Another aspect of the invention concerns a quenching device configured to implement the method 100, the device comprises an inductor 2 configured to induce the electric current in the zone Zt, and a cooler provided with at least one projection nozzle 3 configured to project the first gas flow F1 onto said zone Zt.

In some embodiments, as illustrated in FIG. 2, the device is configured so that the heating step E1 is carried out simultaneously with the cooling step E2 on two different zones of the rack 1.

In other words, a first zone of the rack 1 is heated while a second zone is cooled. The first zone will then be cooled while a third zone will be heated.

This is a continuous, or in-line, quenching method.

In some embodiments, as illustrated in FIGS. 3 and 4, the zone to be treated Zt corresponds to an entire outer surface to be treated. Thus, the zone to be treated Zt is heated firstly and then secondly the zone to be treated Zt is cooled. The quenching method is then discontinuous.

In some embodiments, the device also comprises a device for recovering and recycling the projected gases.

In some embodiments, the device also comprises a device for cooling the projected gases.

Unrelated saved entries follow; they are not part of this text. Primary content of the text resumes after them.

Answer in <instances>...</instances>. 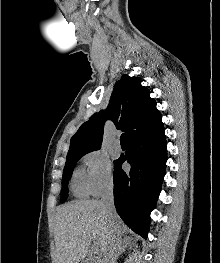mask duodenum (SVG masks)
Masks as SVG:
<instances>
[{"mask_svg":"<svg viewBox=\"0 0 220 263\" xmlns=\"http://www.w3.org/2000/svg\"><path fill=\"white\" fill-rule=\"evenodd\" d=\"M82 263H88V262H86V261H83Z\"/></svg>","mask_w":220,"mask_h":263,"instance_id":"410a0bca","label":"duodenum"}]
</instances>
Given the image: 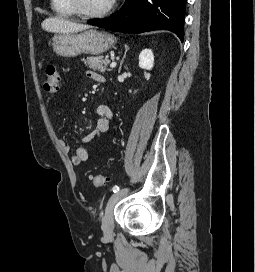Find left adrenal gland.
I'll return each mask as SVG.
<instances>
[{"instance_id":"1","label":"left adrenal gland","mask_w":255,"mask_h":272,"mask_svg":"<svg viewBox=\"0 0 255 272\" xmlns=\"http://www.w3.org/2000/svg\"><path fill=\"white\" fill-rule=\"evenodd\" d=\"M124 47H125V53H124V56H123V58H122V60H121V62H120V66H119L118 73H120V71H121L123 61H124V59H125V57H126V53H127V51L129 50L128 45H124Z\"/></svg>"}]
</instances>
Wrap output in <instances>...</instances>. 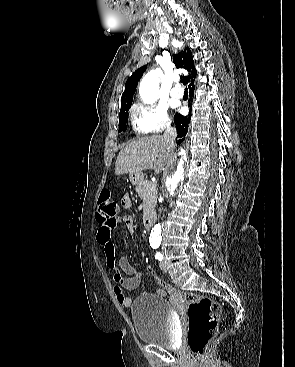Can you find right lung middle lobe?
<instances>
[{"instance_id":"dd1d6c3e","label":"right lung middle lobe","mask_w":295,"mask_h":367,"mask_svg":"<svg viewBox=\"0 0 295 367\" xmlns=\"http://www.w3.org/2000/svg\"><path fill=\"white\" fill-rule=\"evenodd\" d=\"M132 102L121 105L119 113V132H125L128 124V110L131 107Z\"/></svg>"}]
</instances>
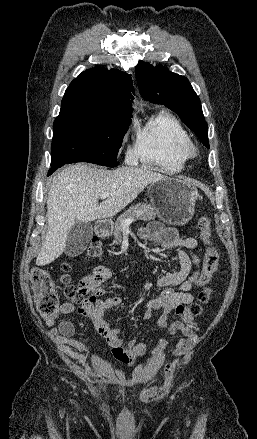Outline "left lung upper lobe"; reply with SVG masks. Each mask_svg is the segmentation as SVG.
Instances as JSON below:
<instances>
[{
  "mask_svg": "<svg viewBox=\"0 0 257 439\" xmlns=\"http://www.w3.org/2000/svg\"><path fill=\"white\" fill-rule=\"evenodd\" d=\"M135 71L142 97L149 102L163 104L177 113L209 148L208 126L203 116L200 99L188 79L169 72L165 67H153L143 61L139 62Z\"/></svg>",
  "mask_w": 257,
  "mask_h": 439,
  "instance_id": "5c2ea615",
  "label": "left lung upper lobe"
}]
</instances>
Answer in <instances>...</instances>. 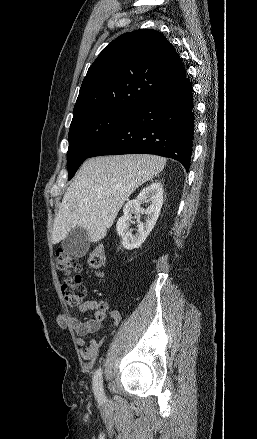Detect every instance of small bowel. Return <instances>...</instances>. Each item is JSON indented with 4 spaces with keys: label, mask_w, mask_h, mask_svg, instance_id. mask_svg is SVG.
Here are the masks:
<instances>
[{
    "label": "small bowel",
    "mask_w": 257,
    "mask_h": 439,
    "mask_svg": "<svg viewBox=\"0 0 257 439\" xmlns=\"http://www.w3.org/2000/svg\"><path fill=\"white\" fill-rule=\"evenodd\" d=\"M79 311L84 313L87 311H93L94 316L92 319L81 321L77 318L70 320L73 330L78 335L76 340L77 345L81 348V355L85 360H93L100 349V344L96 340H91L88 344L84 337L88 334L97 333L104 320L109 317L113 324H117L120 321V315L117 311H109V304L106 301L99 300H87L79 306Z\"/></svg>",
    "instance_id": "obj_1"
}]
</instances>
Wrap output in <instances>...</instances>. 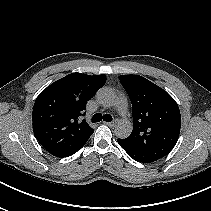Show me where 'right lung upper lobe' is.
I'll use <instances>...</instances> for the list:
<instances>
[{"mask_svg":"<svg viewBox=\"0 0 211 211\" xmlns=\"http://www.w3.org/2000/svg\"><path fill=\"white\" fill-rule=\"evenodd\" d=\"M105 82V75L71 73L39 94L33 107V132L50 154L68 157L84 146L94 130L80 119L87 101Z\"/></svg>","mask_w":211,"mask_h":211,"instance_id":"obj_1","label":"right lung upper lobe"}]
</instances>
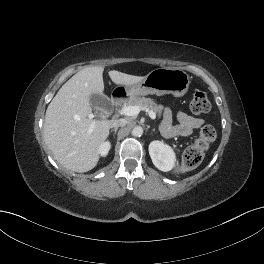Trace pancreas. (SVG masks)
<instances>
[{
  "label": "pancreas",
  "mask_w": 264,
  "mask_h": 264,
  "mask_svg": "<svg viewBox=\"0 0 264 264\" xmlns=\"http://www.w3.org/2000/svg\"><path fill=\"white\" fill-rule=\"evenodd\" d=\"M123 108L127 106H139L140 108H148L155 113H161V106L156 104L153 99L145 97H131L124 101Z\"/></svg>",
  "instance_id": "obj_1"
}]
</instances>
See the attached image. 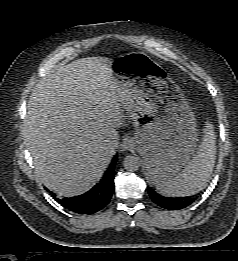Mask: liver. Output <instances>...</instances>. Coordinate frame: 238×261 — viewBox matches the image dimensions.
Segmentation results:
<instances>
[{"label":"liver","instance_id":"obj_1","mask_svg":"<svg viewBox=\"0 0 238 261\" xmlns=\"http://www.w3.org/2000/svg\"><path fill=\"white\" fill-rule=\"evenodd\" d=\"M106 57L59 66L29 98L22 135L36 177L61 196L85 193L102 177L115 151L125 116Z\"/></svg>","mask_w":238,"mask_h":261}]
</instances>
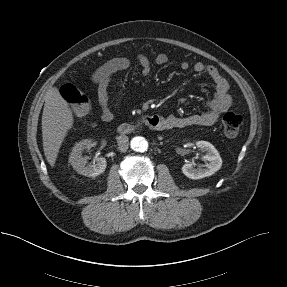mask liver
Wrapping results in <instances>:
<instances>
[{
  "label": "liver",
  "mask_w": 287,
  "mask_h": 287,
  "mask_svg": "<svg viewBox=\"0 0 287 287\" xmlns=\"http://www.w3.org/2000/svg\"><path fill=\"white\" fill-rule=\"evenodd\" d=\"M42 114V137L45 157L54 166L61 144L73 126V114L68 103L56 87L49 89L45 96Z\"/></svg>",
  "instance_id": "liver-1"
}]
</instances>
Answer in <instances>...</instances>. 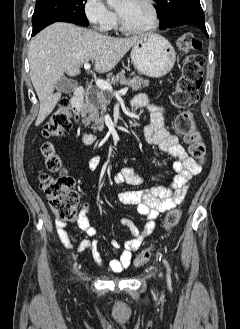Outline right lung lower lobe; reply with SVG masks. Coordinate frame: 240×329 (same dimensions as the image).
I'll return each instance as SVG.
<instances>
[{
	"instance_id": "obj_1",
	"label": "right lung lower lobe",
	"mask_w": 240,
	"mask_h": 329,
	"mask_svg": "<svg viewBox=\"0 0 240 329\" xmlns=\"http://www.w3.org/2000/svg\"><path fill=\"white\" fill-rule=\"evenodd\" d=\"M54 22H56V20H45V21H40V22L36 23L35 25H33L32 35L34 36L40 30H42L43 28H45L46 26H48ZM75 24H78V23H75Z\"/></svg>"
}]
</instances>
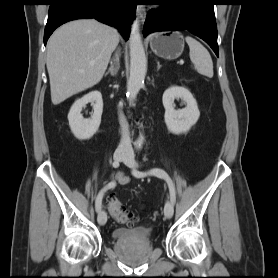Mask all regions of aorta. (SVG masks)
<instances>
[{
	"mask_svg": "<svg viewBox=\"0 0 278 278\" xmlns=\"http://www.w3.org/2000/svg\"><path fill=\"white\" fill-rule=\"evenodd\" d=\"M130 77L127 85V96L130 102L136 98L139 90L144 85L146 75V56L139 29V22L136 19L130 32ZM144 137L140 136L136 142L137 147H141Z\"/></svg>",
	"mask_w": 278,
	"mask_h": 278,
	"instance_id": "aorta-1",
	"label": "aorta"
}]
</instances>
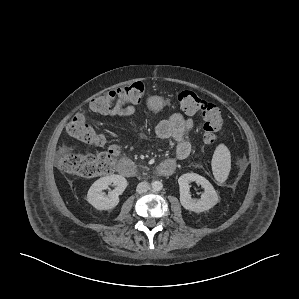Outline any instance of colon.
Wrapping results in <instances>:
<instances>
[{
  "label": "colon",
  "mask_w": 299,
  "mask_h": 299,
  "mask_svg": "<svg viewBox=\"0 0 299 299\" xmlns=\"http://www.w3.org/2000/svg\"><path fill=\"white\" fill-rule=\"evenodd\" d=\"M146 92L147 87L144 83L135 82L93 99L90 107L94 112L108 114L118 103H139ZM178 101L185 113L201 114L204 120V141L209 145L215 144L223 127L220 108L189 90L180 92ZM67 132L71 137L85 144L104 146L106 143L105 136L82 114H77L71 119L67 125ZM119 154L120 150L116 145H110L107 150L97 154H78L63 149L59 167L65 173L84 178L106 175L114 170ZM245 164V159L239 160L241 167Z\"/></svg>",
  "instance_id": "1"
}]
</instances>
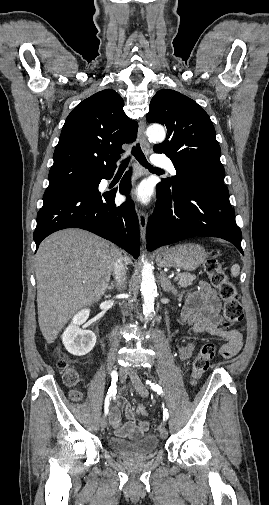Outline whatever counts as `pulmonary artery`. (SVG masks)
Instances as JSON below:
<instances>
[{
  "instance_id": "1",
  "label": "pulmonary artery",
  "mask_w": 269,
  "mask_h": 505,
  "mask_svg": "<svg viewBox=\"0 0 269 505\" xmlns=\"http://www.w3.org/2000/svg\"><path fill=\"white\" fill-rule=\"evenodd\" d=\"M152 162L157 167L167 169L172 175H176L177 173L173 163L168 158H162L155 155L152 157Z\"/></svg>"
}]
</instances>
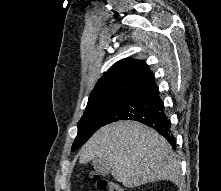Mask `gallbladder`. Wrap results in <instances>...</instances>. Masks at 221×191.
<instances>
[{"label": "gallbladder", "instance_id": "gallbladder-1", "mask_svg": "<svg viewBox=\"0 0 221 191\" xmlns=\"http://www.w3.org/2000/svg\"><path fill=\"white\" fill-rule=\"evenodd\" d=\"M94 170L101 175H107L110 173L111 168L107 162L102 159L96 158L92 161Z\"/></svg>", "mask_w": 221, "mask_h": 191}]
</instances>
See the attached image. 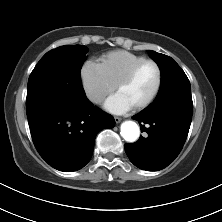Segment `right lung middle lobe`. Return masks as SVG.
Returning <instances> with one entry per match:
<instances>
[{
    "label": "right lung middle lobe",
    "mask_w": 222,
    "mask_h": 222,
    "mask_svg": "<svg viewBox=\"0 0 222 222\" xmlns=\"http://www.w3.org/2000/svg\"><path fill=\"white\" fill-rule=\"evenodd\" d=\"M88 48L66 45L47 52L32 71L27 86V109L39 105L76 106L86 99L80 70Z\"/></svg>",
    "instance_id": "dd1d6c3e"
}]
</instances>
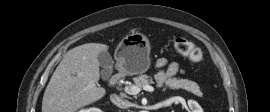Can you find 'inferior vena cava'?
I'll return each instance as SVG.
<instances>
[{
    "label": "inferior vena cava",
    "instance_id": "602c4592",
    "mask_svg": "<svg viewBox=\"0 0 270 112\" xmlns=\"http://www.w3.org/2000/svg\"><path fill=\"white\" fill-rule=\"evenodd\" d=\"M111 101L120 108H126L129 106V101L119 97L116 94L111 95Z\"/></svg>",
    "mask_w": 270,
    "mask_h": 112
}]
</instances>
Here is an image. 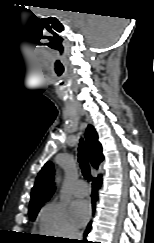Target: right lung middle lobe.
<instances>
[{
  "label": "right lung middle lobe",
  "instance_id": "right-lung-middle-lobe-1",
  "mask_svg": "<svg viewBox=\"0 0 154 243\" xmlns=\"http://www.w3.org/2000/svg\"><path fill=\"white\" fill-rule=\"evenodd\" d=\"M39 210H40V205L29 208V215L32 220L36 218V215L38 214Z\"/></svg>",
  "mask_w": 154,
  "mask_h": 243
}]
</instances>
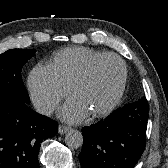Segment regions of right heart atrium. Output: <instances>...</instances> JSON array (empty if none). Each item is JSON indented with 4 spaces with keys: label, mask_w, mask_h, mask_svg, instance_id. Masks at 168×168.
<instances>
[{
    "label": "right heart atrium",
    "mask_w": 168,
    "mask_h": 168,
    "mask_svg": "<svg viewBox=\"0 0 168 168\" xmlns=\"http://www.w3.org/2000/svg\"><path fill=\"white\" fill-rule=\"evenodd\" d=\"M28 89L36 110L50 114L69 93L70 88L62 81L52 64H37L28 77Z\"/></svg>",
    "instance_id": "1"
}]
</instances>
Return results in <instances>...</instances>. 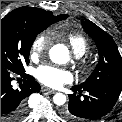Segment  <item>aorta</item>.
I'll list each match as a JSON object with an SVG mask.
<instances>
[{
  "label": "aorta",
  "instance_id": "762f6f07",
  "mask_svg": "<svg viewBox=\"0 0 122 122\" xmlns=\"http://www.w3.org/2000/svg\"><path fill=\"white\" fill-rule=\"evenodd\" d=\"M49 56L52 62L65 64L69 60V50L63 44H56L50 49ZM53 101L56 105L62 106L66 102V96L63 93H56L53 96Z\"/></svg>",
  "mask_w": 122,
  "mask_h": 122
}]
</instances>
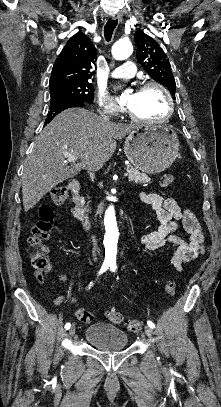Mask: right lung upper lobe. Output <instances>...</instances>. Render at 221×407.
<instances>
[{
	"label": "right lung upper lobe",
	"mask_w": 221,
	"mask_h": 407,
	"mask_svg": "<svg viewBox=\"0 0 221 407\" xmlns=\"http://www.w3.org/2000/svg\"><path fill=\"white\" fill-rule=\"evenodd\" d=\"M96 49L92 41L82 32L72 36L56 58L52 68L50 90L66 85L87 82L94 72Z\"/></svg>",
	"instance_id": "cb5924a9"
}]
</instances>
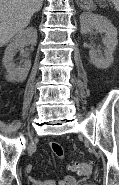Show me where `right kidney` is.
<instances>
[{
    "mask_svg": "<svg viewBox=\"0 0 119 185\" xmlns=\"http://www.w3.org/2000/svg\"><path fill=\"white\" fill-rule=\"evenodd\" d=\"M36 43L37 30L34 27H29L16 34L12 42L7 46L2 64L7 71L6 79L9 82H23L27 78L28 72L31 68L30 59L25 58L18 66H16L13 63V58L17 51L22 49L25 45L31 44L34 46Z\"/></svg>",
    "mask_w": 119,
    "mask_h": 185,
    "instance_id": "ca27d5eb",
    "label": "right kidney"
}]
</instances>
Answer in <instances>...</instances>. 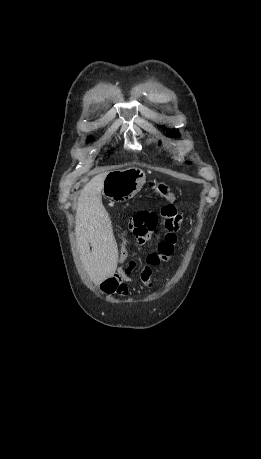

Although the present invention has been described with reference to specific embodiments, it is obvious that modifications and changes may be made to these examples without departing from the general scope of the invention as defined by the claims. In particular, individual characteristics of the various illustrated/mentioned embodiments may be combined in additional embodiments. Therefore, the description and drawings are to be considered in an illustrative rather than restrictive sense.

It is also obvious that all the characteristics described with reference to a method are transposable, alone or in combination, to a device, and conversely, all the characteristics described with reference to a device are transposable, alone or in combination, to a method.